Il ne me faut pas longtemps pour saisir ce qui se passe ici.
« Ah, je comprend mieux ton vol des petits fours. »
David me lance un sourire malicieux et tend le bras vers l’homme qui nous a ouvert.
« Je te présente Kurt Delpiero. »
L’intéressé s’approche et me tend la main.
« Enchanté. Aaron Darko. »
« Et voilà Paul Johanssen »
Un jeune homme blond au teint pâlichon se lève pour m’accueillir.
« On s’est déjà croisé je pense. Je suis le neveu de Josh.
Je hoche la tête en souriant. Oui, je me souviens vaguement de lui, des vacances en Grèce, il me semble. C’était il y a longtemps, c’est un peu flou dans ma mémoire.
« Bienvenu dans notre salle de jeux clandestine. » déclare David avec une fierté feinte.
Je ne peux pas m’empêcher d’éclater de rire.
« Ok, je vois. C’est comme ça qu’on supporte la soirée. »
« T’as tout pigé. Notre repaire secret pour échapper à la torture. »
Je lorgne la table avec intérêt.
« Vous jouez de l’argent ? »
« Ouais, mais pas de sommes faramineuses. C’est plus symbolique qu’autre chose. »
Il me désigne une chaise vide d’un regard engageant.
« Alors, ça te dit ? »
Un peu que ça me dit, tiens.
Quelques minutes après, nous voilà tous les quatre installés. J’ai enlevé ma veste et ma maudite cravate qui me serre le cou et m’étouffe depuis le début. Je me sens à l’aise, clope au bec, bière à portée de main. Je suis dans mon élément. Je me laisse aller et j’oublie mes soucis.
L’ambiance est bonne enfant. On rit, on s’interpelle joyeusement. Moi qui suis d’habitude si asocial, je n’ai aucun problème pour m’entendre avec mes nouveaux compères. Paul est marrant, blagueur. Kurt est plus réservé mais tout aussi sympathique. Deux fils de bonne famille qui aiment bien « dévier des règles ».
Le temps passe vite dans cette pièce. La partie est serrée et plus je bois d’alcool, plus j’ai du mal à conserver un visage neutre, ce qui pour le poker est des plus ennuyeux.
David est assis en face de moi. Il me sourit souvent, m’envoie des clins d’œil. De temps en temps, il étend ses longues jambes sous la table et frôle les miennes. Entre ça et l’alcool me monte un peu à la tête, je suis sur un petit nuage.

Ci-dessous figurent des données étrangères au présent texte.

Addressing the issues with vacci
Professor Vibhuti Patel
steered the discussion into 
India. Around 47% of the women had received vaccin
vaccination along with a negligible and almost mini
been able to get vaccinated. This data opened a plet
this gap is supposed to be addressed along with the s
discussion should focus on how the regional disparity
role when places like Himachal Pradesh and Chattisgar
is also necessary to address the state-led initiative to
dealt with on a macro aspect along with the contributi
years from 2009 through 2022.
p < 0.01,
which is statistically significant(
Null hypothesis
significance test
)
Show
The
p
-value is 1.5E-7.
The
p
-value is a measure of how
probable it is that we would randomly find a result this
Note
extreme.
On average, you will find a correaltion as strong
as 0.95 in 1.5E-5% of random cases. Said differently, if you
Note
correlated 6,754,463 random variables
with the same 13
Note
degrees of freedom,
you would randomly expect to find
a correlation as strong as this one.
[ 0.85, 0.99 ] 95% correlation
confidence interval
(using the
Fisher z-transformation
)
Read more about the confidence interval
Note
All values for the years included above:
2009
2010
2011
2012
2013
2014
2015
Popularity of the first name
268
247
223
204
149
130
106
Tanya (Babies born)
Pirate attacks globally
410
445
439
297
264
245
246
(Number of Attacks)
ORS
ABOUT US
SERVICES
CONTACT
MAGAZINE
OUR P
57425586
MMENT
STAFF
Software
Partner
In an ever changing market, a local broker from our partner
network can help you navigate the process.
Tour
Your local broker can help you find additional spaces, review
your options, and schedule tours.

Au bout d’un moment, je me demande quelle heure il est. Un coup d’œil à ma montre m’apprend qu’il est presque deux heures du matin. Waou, c’est fou comme le temps file quand on s’amuse. Nous en sommes maintenant à une énième main et je viens de me coucher pour cause de paire de sept minable. Pareil pour Kurt, qui affiche une mine déconfite devant ses cartes. Restent David et Paul en course. Ce dernier abat ses cartes sur la table.

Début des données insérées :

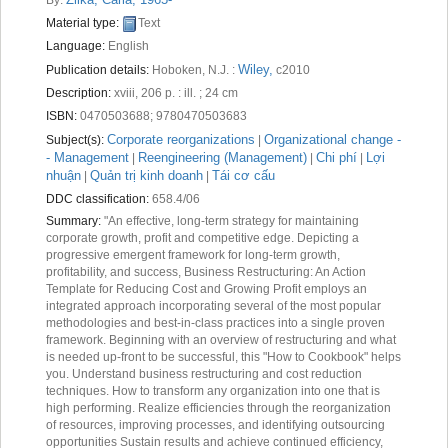
Recent comments
Material type:
Text
Language:
English
Most popular
Wiley,
Publication details:
Hoboken, N.J. :
c2010
Purchase suggestions
Description:
xviii, 206 p. : ill. ; 24 cm
ISBN:
0470503688;
9780470503683
Z39.50 Search
Corporate reorganizations
Organizational change -
Subject(s):
|
- Management
Reengineering (Management)
Chi phí
Lợi
|
|
|
nhuận
Quản trị kinh doanh
Tái cơ cấu
|
|
DDC classification:
658.4/06
Summary:
"An effective, long-term strategy for maintaining
corporate growth, profit and competitive edge. Depicting a
progressive emergent framework for long-term growth,
profitability, and success, Business Restructuring: An Action
Template for Reducing Cost and Growing Profit employs an
integrated approach incorporating several of the most popular
methodologies and best-in-class practices into a single proven
framework. Beginning with an overview of restructuring and what
is needed up-front to be successful, this "How to Cookbook" helps
you. Understand business restructuring and cost reduction
techniques. How to transform any organization into one that is
high performing. Realize efficiencies through the reorganization
of resources, improving processes, and identifying outsourcing
opportunities Sustain results and achieve continued efficiency,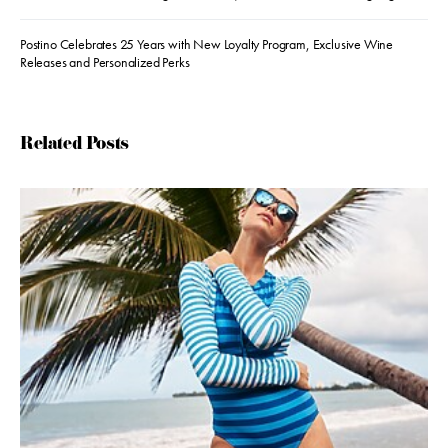
Postino Celebrates 25 Years with New Loyalty Program, Exclusive Wine
Releases and Personalized Perks
Related Posts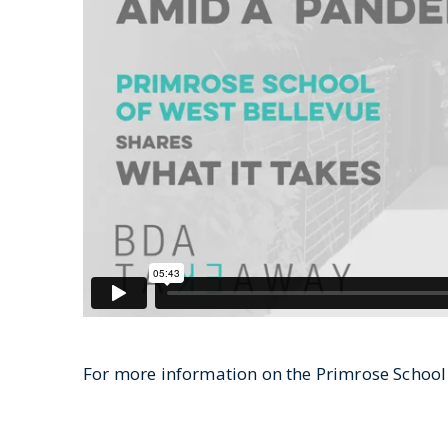
For more information on the Primrose School o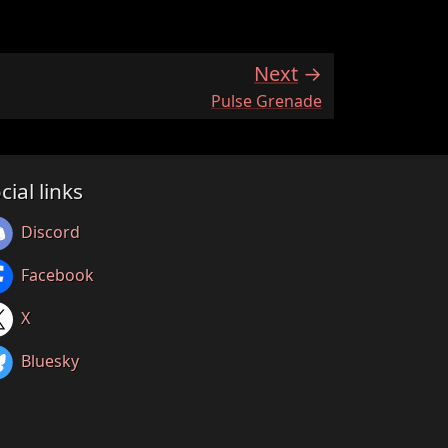
Next
:
Pulse Grenade
cial links
Discord
Facebook
X
Bluesky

« Allez regarde. Et pleure ! » s’écrit-il joyeusement avant de déposer son jeu à découvert.
Une suite. Rien que ça.
« Eh merde ! » fait David en rigolant et en abattant son full. « T’es vraiment verni toi ce soir. »
Moi aussi je me marre. Je suis crevé, j’en peux plus, mais je suis heureux.
« Eh bien les enfants », intervient Kurt, « Je pense que c’était la dernière pour moi, il se fait vachement tard. »
« Idem. »
Tout le monde est d’accord et nous mettons un terme à la partie. Bilan de la soirée : Paul nous a battus à plate couture.
Maintenant, il faut ranger tout le bordel autour de nous…On va en avoir au moins pour une heure…
N’empêche, ça a été une soirée parfaite !
Révélation N°8 : David et moi avons un autre point commun : nous aimons jouer aux cartes.
Bien que nous soyons franchement nuls, il faut l’avouer. Moi je me sens aussi un peu rouillé.